### EXERCISE DESCRIPTION
Copy the records below word for word. Stop after the line that contains "Image resolution: width=256".

### GIVEN DATA
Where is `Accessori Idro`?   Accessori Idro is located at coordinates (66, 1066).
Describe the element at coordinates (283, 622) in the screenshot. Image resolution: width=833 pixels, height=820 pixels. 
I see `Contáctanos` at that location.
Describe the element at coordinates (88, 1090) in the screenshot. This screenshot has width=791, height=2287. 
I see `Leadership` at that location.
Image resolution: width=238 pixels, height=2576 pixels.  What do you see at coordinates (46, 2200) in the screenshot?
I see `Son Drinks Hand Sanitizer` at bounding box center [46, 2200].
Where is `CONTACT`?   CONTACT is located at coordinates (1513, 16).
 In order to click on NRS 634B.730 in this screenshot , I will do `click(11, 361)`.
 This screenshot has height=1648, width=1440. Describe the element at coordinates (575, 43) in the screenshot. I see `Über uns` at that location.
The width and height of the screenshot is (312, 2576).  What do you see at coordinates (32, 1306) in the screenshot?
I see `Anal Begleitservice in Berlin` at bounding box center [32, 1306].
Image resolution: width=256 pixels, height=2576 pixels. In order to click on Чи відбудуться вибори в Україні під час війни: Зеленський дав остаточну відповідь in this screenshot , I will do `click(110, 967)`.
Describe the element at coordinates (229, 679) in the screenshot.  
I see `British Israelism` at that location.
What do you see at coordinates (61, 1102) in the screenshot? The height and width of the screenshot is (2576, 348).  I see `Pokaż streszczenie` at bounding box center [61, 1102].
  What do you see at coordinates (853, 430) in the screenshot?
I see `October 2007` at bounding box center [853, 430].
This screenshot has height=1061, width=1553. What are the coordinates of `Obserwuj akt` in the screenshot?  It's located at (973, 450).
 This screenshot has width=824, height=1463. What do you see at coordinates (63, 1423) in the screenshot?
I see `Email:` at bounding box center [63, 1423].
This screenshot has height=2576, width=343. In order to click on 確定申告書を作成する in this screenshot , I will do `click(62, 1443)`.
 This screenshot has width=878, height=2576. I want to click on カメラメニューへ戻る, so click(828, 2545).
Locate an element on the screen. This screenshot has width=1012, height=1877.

### ANSWER BOX
Where is `Accessori Idro`?   Accessori Idro is located at coordinates (66, 1066).
Describe the element at coordinates (283, 622) in the screenshot. Image resolution: width=833 pixels, height=820 pixels. 
I see `Contáctanos` at that location.
Describe the element at coordinates (88, 1090) in the screenshot. This screenshot has width=791, height=2287. 
I see `Leadership` at that location.
Image resolution: width=238 pixels, height=2576 pixels.  What do you see at coordinates (46, 2200) in the screenshot?
I see `Son Drinks Hand Sanitizer` at bounding box center [46, 2200].
Where is `CONTACT`?   CONTACT is located at coordinates (1513, 16).
 In order to click on NRS 634B.730 in this screenshot , I will do `click(11, 361)`.
 This screenshot has height=1648, width=1440. Describe the element at coordinates (575, 43) in the screenshot. I see `Über uns` at that location.
The width and height of the screenshot is (312, 2576).  What do you see at coordinates (32, 1306) in the screenshot?
I see `Anal Begleitservice in Berlin` at bounding box center [32, 1306].
Image resolution: width=256 pixels, height=2576 pixels. In order to click on Чи відбудуться вибори в Україні під час війни: Зеленський дав остаточну відповідь in this screenshot , I will do `click(110, 967)`.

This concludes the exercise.